Allows executing arbitrary assembly instructions. Only available on arm64.

Files:

Example
# mov x0, 042; mov x9, 42; mov x28, 0x42
$ echo "400480d2490580d25c0880d2" | xxd -r -p > /d/art/asm/asm

$ cat /d/art/asm/x0
0x0000000000000022

$ cat /d/art/asm/x9
0x000000000000002a

$ cat /d/art/asm/x28
0x0000000000000042

msr

Allows reading/writing model-specific registers (MSRs). Only available on arm64.

Files:

Note: The value written to msr/regname can be a common MSR name (if defined, check the source for the full list) or an encoded register name.
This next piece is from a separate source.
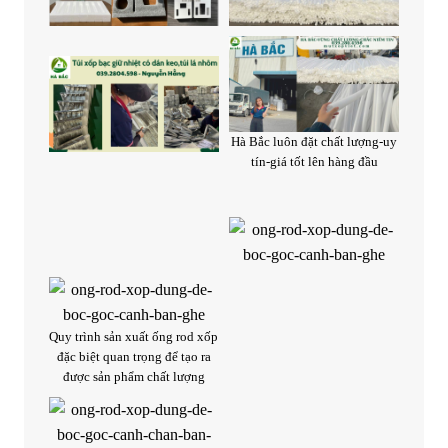
Hà Bắc luôn đặt chất lượng-uy
tín-giá tốt lên hàng đầu
Quy trình sản xuất ống rod xốp
đặc biệt quan trọng để tạo ra
được sản phẩm chất lượng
However, the parsing for the encoded register name is intentionally not strict. It is case insensitive, and any non-numeric characters are replaced with spaces. As long as five space-separate numeric values remain, it will successfully be parsed. See the examples section for more details.

Example
# Read SCTLR_EL1
$ echo sctlr_el1 > /d/art/msr/regname
$ cat /d/art/msr/regname
s3_0_c1_c0_0
$ cat /d/art/msr/msr
0x200000034f4d91d

# Set cpumask to CPU 0 and CPU 1
$ echo 0x3 > /d/art/msr/cpumask

# Disable EPAN and SPAN on CPU 0 and CPU 1
$ echo 0x3474d91d > /d/art/msr/msr

# Set CPU mask back to individual CPUs when reading
$ echo 0x1 > /d/art/msr/cpumask

# EPAN and SPAN are now unset on CPU 0 and CPU 1
$ cat /d/art/msr/msr
0x3474d91d

$ echo 0x2 > /d/art/msr/cpumask
$ cat /d/art/msr/msr
0x3474d91d

# SCTLR_EL1 is unchanged on CPU 2
$ echo 0x4 > /d/art/msr/cpumask
$ cat /d/art/msr/msr
0x200000034f4d91d

You can set individual components of the register encoding instead of setting msr/regname:

$ echo 3 > /d/art/msr/op0
$ echo 1 > /d/art/msr/op1
$ echo 0 > /d/art/msr/CRn
$ echo 0 > /d/art/msr/CRm
$ echo 4 > /d/art/msr/op2
$ cat /d/art/msr/regname
s3_1_c0_c0_4

You can write an encoded MSR name to msr/regname, taking advantage of the loose parsing. All of the following commands are equivalent:

$ echo s3_1_c0_c0_4 > /d/art/msr/regname
$ echo 3_1_0_0_4 > /d/art/msr/regname
$ echo 3 1 0 0 4 > /d/art/msr/regname

smc

Allows making SMC (supervisor) calls from userspace. Only available on arm64.

Files:

Example
# Execute SMCCC_VERSION with some unused arguments in different numeric formats
# Supports up to 8 arguments including SMC ID
$ echo 0x80000000 0xdeadbeef 0777 42 > /d/art/smc/cmd

# Result is SMC Version 1.2, unused arguments are returned as is (in hex)
$ cat /d/art/smc/result
0x10002 0xdeadbeef 0x1ff 0x2a

hvc

Similar to the smc plugin, but for HVC (hypervisor) calls. Only available on arm64.

Files:

Security

Installing this kernel module gives userspace applications kernel privileges. It is intended to only be used in virtual machines or test devices. Because of this, there is no additional security risk added by a buggy implementation of a plugin. For example, if a plugin contains a buffer overflow feel free to submit a PR fixing it, but do not open an issue, request a CVE, or submit the issue to any bug bounty programs.